Monday, September 7, 2009

Information-as-thing thing...

“Language is as it is used,” could well be the mantra of transformational grammarians. The recognition of information-as-thing form the transformational school is an argument won of preponderance. If that's how people are using the term, then adjust the dictionaries, style guides, text books and what have you.

I come from multiple backgrounds that allow me to accept Buckland's notion of information-as-thing, without criticism. (I should admit that I am a transformational grammarian at heart...) To test the notion, I run it through a few of my fields of participation: art, music and storytelling.

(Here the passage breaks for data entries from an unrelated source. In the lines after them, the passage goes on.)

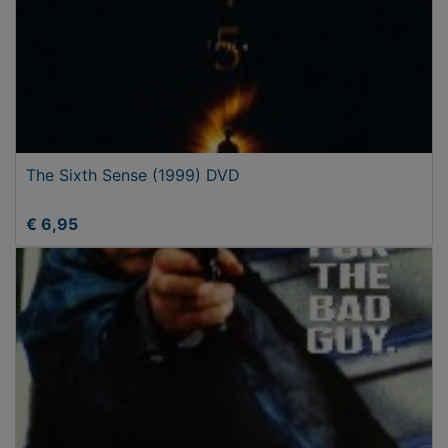
The Sixth Sense (1999) DVD
€ 6,95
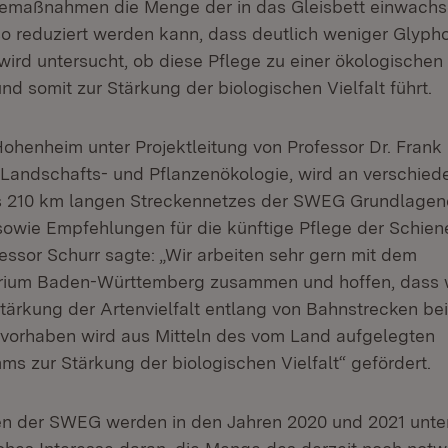
gemaßnahmen die Menge der in das Gleisbett einwach
so reduziert werden kann, dass deutlich weniger Glypho
g wird untersucht, ob diese Pflege zu einer ökologische
nd somit zur Stärkung der biologischen Vielfalt führt.
Hohenheim unter Projektleitung von Professor Dr. Frank 
ür Landschafts- und Pflanzenökologie, wird an verschie
s 210 km langen Streckennetzes der SWEG Grundlagen
owie Empfehlungen für die künftige Pflege der Schien
essor Schurr sagte: „Wir arbeiten sehr gern mit dem
erium Baden-Württemberg zusammen und hoffen, dass w
tärkung der Artenvielfalt entlang von Bahnstrecken be
vorhaben wird aus Mitteln des vom Land aufgelegten
s zur Stärkung der biologischen Vielfalt“ gefördert.
n der SWEG werden in den Jahren 2020 und 2021 unter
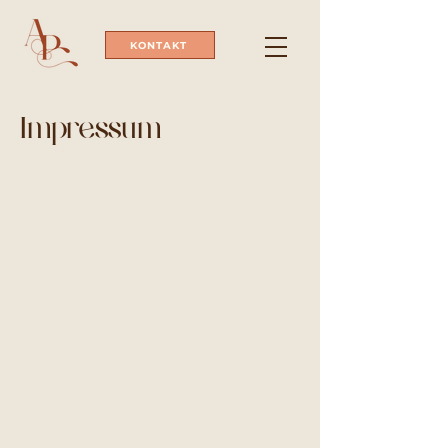
KONTAKT
Impressum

As an artist I know that media, texture, shape, color, etc. (which are at the root of thingness) convey information - are information. The material is as critical in making meaning as the subject of the work. In communications parlance, the medium is the message - or massage. As a musician I recognize that an invisible blanket of reverberating sound waves, both physical and ephemeral, is information-as-thing. Its tapestry of sound informs me not only of the presence of different instrumental voices, but the tempo, volume, chordal structure, etc. indicate to me a sense of motion and emotion. The written music is text, but the performed musical text is also information. The same goes for storytelling: the performance is information-as-process, but the sound is the meaningful conveyance of information-as-thing.

One focus of the essay is the defense of information-as-thing rather than the other two states: as-process and as-knowledge. However, it is information-as-knowledge that I find the most difficult to manage because it is rooted in the often shapeless void of interpretation. Interpretation is required to know which of any various input streams are important, or as the essay illustrates, which pieces of evidence are important. Interpretation provides us with the means to make meaning from chaos – and this process is far more unwieldy than information-as-thing. To me, that is where the ambiguity lies: the evidence can sit before us for a long time before we see its value to our case.

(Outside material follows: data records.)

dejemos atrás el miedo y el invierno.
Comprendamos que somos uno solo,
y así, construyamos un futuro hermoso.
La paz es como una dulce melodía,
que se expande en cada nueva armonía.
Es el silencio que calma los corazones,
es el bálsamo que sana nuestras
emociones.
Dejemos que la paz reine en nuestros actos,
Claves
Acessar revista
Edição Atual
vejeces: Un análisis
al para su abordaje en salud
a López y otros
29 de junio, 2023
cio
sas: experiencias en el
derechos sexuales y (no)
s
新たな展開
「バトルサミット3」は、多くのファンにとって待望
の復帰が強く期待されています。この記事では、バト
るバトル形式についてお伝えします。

Later, in the discussion of events, which is more in line with my comments above about the performing arts, the author lists three ways in which the evidence of events is used: objects (i.e., bloodstains on the carpet), representations of the event itself (photos, newspaper reports, memoirs), and the re-creation of events. Missing here is a fourth way known widely in archival circles – oral histories, the telling of stories about an event. Buckland regards 'accounts' as “no more than hearsay evidence,” which effectively eliminates the entire world of oral culture from the halls of information science. And yet, later in the essay, he posits the importance of representations in information retrieval. Recollected stories are representations.

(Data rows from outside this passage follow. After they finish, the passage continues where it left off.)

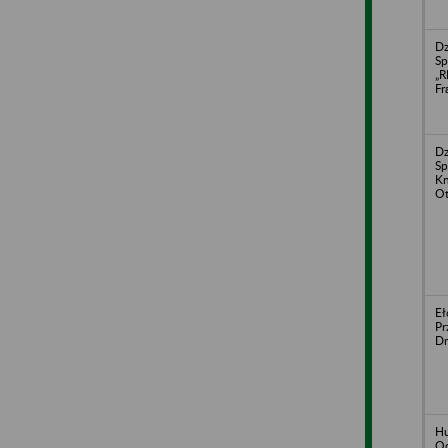
Dz
Sp
„R
Fr
Dz
Sp
Kn
Ot
Eł
Pr
Dr
Hu
Od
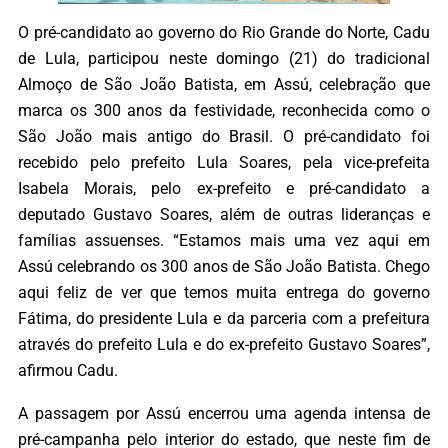
O pré-candidato ao governo do Rio Grande do Norte, Cadu
de Lula, participou neste domingo (21) do tradicional
Almoço de São João Batista, em Assú, celebração que
marca os 300 anos da festividade, reconhecida como o
São João mais antigo do Brasil. O pré-candidato foi
recebido pelo prefeito Lula Soares, pela vice-prefeita
Isabela Morais, pelo ex-prefeito e pré-candidato a
deputado Gustavo Soares, além de outras lideranças e
famílias assuenses. “Estamos mais uma vez aqui em
Assú celebrando os 300 anos de São João Batista. Chego
aqui feliz de ver que temos muita entrega do governo
Fátima, do presidente Lula e da parceria com a prefeitura
através do prefeito Lula e do ex-prefeito Gustavo Soares”,
afirmou Cadu.
A passagem por Assú encerrou uma agenda intensa de
pré-campanha pelo interior do estado, que neste fim de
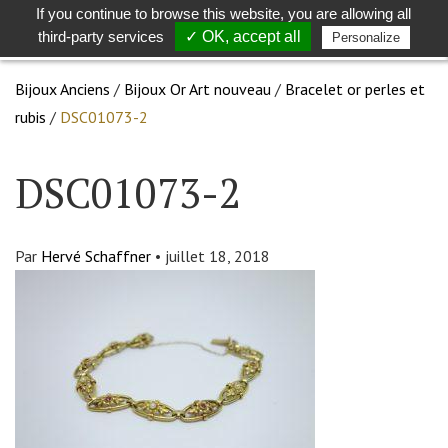
If you continue to browse this website, you are allowing all
Toggle
Togg
third-party services
✓ OK, accept all
Personalize
search
navig
Bijoux Anciens
/
Bijoux Or Art nouveau
/
Bracelet or perles et
rubis
/
DSC01073-2
DSC01073-2
Par
Hervé Schaffner
•
juillet 18, 2018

I am reminded of other ways oral culture gets shuffled to the side in discussions of information science. Buckland, citing Clarke and Eco, writes that “'Natural sign' is the long-established technical term in philosophy and semiotics for things that are informative but without communicative intent.” Natural sign would be the classification given to animal tracks on the forest floor, scratch marks on tree trunks, cloud patterns, and so on. The Western mind (if I may use large brush strokes) sees no causality in these 'natural signs' perhaps than to ascribe some vague Mother Nature-ishness to them, whereas many indigenous peoples would read these as stories left for them to read and interpret. For example, Buckland sees trees as informative in only two ways: “Obviously, as representative trees they are informative about trees. Less obviously, differences in the thickness of tree rings are caused by, and so are evidence of, variations in the weather.” He sees trees as a scientist or pragmatist does and not as someone whose life or livelihood depends on being able to understand other meanings trees convey.

Parting shot: I felt that the section titled “Being information is situational,” was needlessly complicated. It would suffice to say that the degree to which something is particularly informative depends upon its context – which almost needs no stating at all.